WORK TO BE COMPLETED ::
In the entries below, find every line holding the string "will" and collect it.

WORKING DATA ::
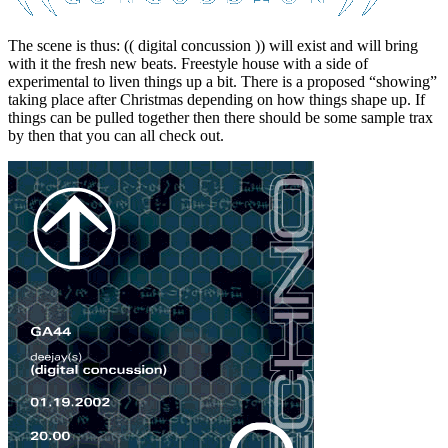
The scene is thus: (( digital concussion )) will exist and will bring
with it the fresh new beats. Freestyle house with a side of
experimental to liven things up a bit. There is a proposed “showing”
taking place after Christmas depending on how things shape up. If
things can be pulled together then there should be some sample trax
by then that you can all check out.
==
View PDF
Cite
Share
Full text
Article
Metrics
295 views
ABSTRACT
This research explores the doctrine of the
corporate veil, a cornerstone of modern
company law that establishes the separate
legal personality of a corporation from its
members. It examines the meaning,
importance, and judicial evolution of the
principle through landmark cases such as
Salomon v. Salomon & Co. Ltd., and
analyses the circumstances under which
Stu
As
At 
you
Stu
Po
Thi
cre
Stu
...
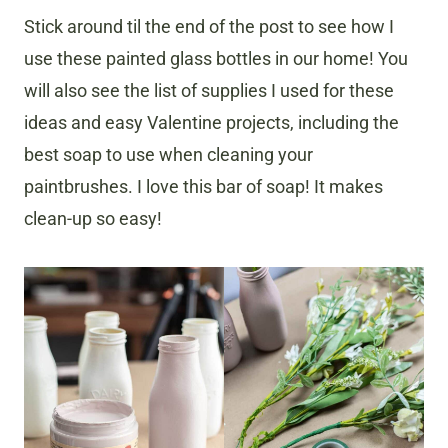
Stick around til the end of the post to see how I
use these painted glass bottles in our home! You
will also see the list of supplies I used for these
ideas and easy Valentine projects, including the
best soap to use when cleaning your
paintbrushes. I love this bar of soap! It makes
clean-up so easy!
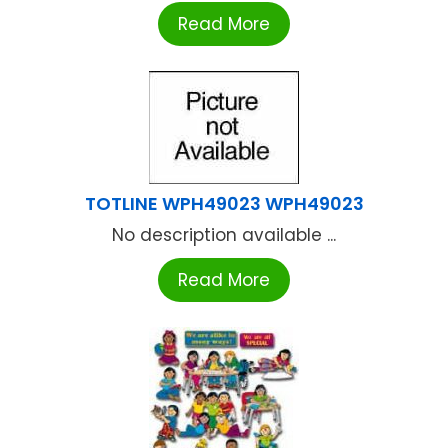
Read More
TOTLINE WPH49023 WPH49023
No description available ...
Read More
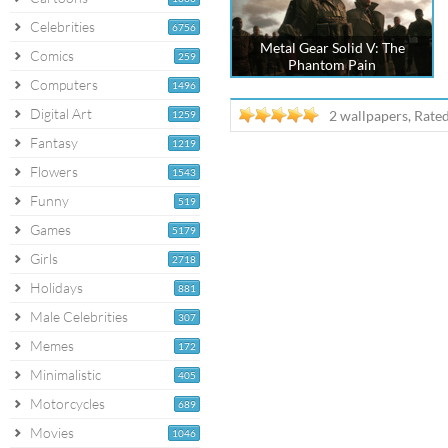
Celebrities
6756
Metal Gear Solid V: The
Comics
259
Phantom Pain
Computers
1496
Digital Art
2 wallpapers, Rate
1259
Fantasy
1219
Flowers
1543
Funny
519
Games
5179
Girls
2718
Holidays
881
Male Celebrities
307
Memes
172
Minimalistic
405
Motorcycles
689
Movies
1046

OUTPUT FOR THIS TASK ::
The scene is thus: (( digital concussion )) will exist and will bring
will also see the list of supplies I used for these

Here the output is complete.